The Infectious Disease Society of America discourages corticosteroids for COVID-19 patients with pneumonia and encourages their use for patients with COVID-19 and ARDS in clinical trials only. The Society of Critical Care Medicine issued only a weak recommendation for steroids in treatment of COVID-19 with ARDS.
Research is finding niches for drugs to treat COVID-19. A U.S. trial validated treatment of COVID-19 with an antiviral drug, remdesivir, which appears most effective in patients who are hospitalized but whose infections haven’t resulted in the need for ventilation.
Studies have found no benefit of hydroxychloroquine. The U will soon publish findings on whether the drug treats early symptoms, but the Food and Drug Administration on Monday revoked its emergency use authorization as a treatment for COVID-19.

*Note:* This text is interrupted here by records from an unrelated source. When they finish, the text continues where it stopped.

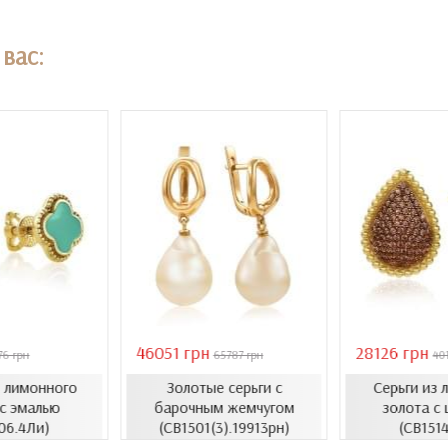
вас:
46051 грн
28126 грн
76 грн
65787 грн
40
з лимонного
Золотые серьги с
Серьги из 
 с эмалью
барочным жемчугом
золота с 
06.4Ли)
(СВ1501(3).19913рн)
(СВ1514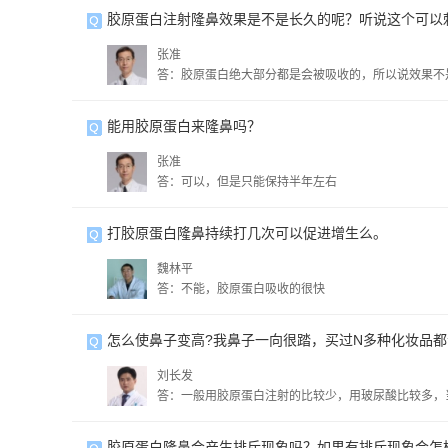
胶原蛋白注射隆鼻效果是不是长久的呢？听说这个可以
张准
答：胶原蛋白绝大部分都是会被吸收的，所以说效果不
能用胶原蛋白来隆鼻吗？
张准
答：可以，但是只能保持半年左右
打胶原蛋白隆鼻持续打几次可以促进增生么。
魏林平
答：不能，胶原蛋白吸收的很快
怎么使鼻子变高?我鼻子一向很踏，买过N多种化妆品都
刘长发
答：一般用胶原蛋白注射的比较少，用玻尿酸比较多，
胶原蛋白隆鼻会产生排斥现象吗？如果有排斥现象会怎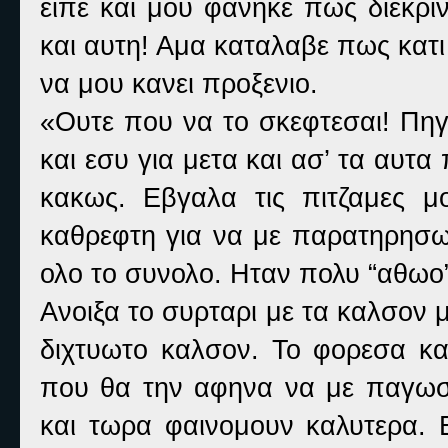
ειπε και μου φανηκε πως διεκρι
και αυτη! Αμα καταλαβε πως κατι 
να μου κανει προξενιο.
«Ουτε που να το σκεφτεσαι! Πηγ
και εσυ για μετα και ασ’ τα αυτα 
κακως. Εβγαλα τις πιτζαμες 
καθρεφτη για να με παρατηρησω
ολο το συνολο. Ηταν πολυ “αθωο” 
Ανοιξα το συρταρι με τα καλσον
διχτυωτο καλσον. Το φορεσα κα
που θα την αφηνα να με παγωσ
και τωρα φαινομουν καλυτερα. Ε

Leatherman said other hospitals are using dexamethasone aggressively for COVID-19, and that the decision to offer it earlier to patients, before they developed ARDS and needed ventilation, was based on success at the Henry Ford Hospital in Detroit.
Leatherman is awaiting the final published results of the British study as well, but said the preliminary data suggests even broader use of the drug.
“The problem with COVID has been that it has exploded on us so fast,” he said. “Ideally, we always want to operate on best evidence, which usually means randomized trials. But people have had to make decisions with empirical data. If this [benefit] turns out in fact to be true, it’s very helpful.”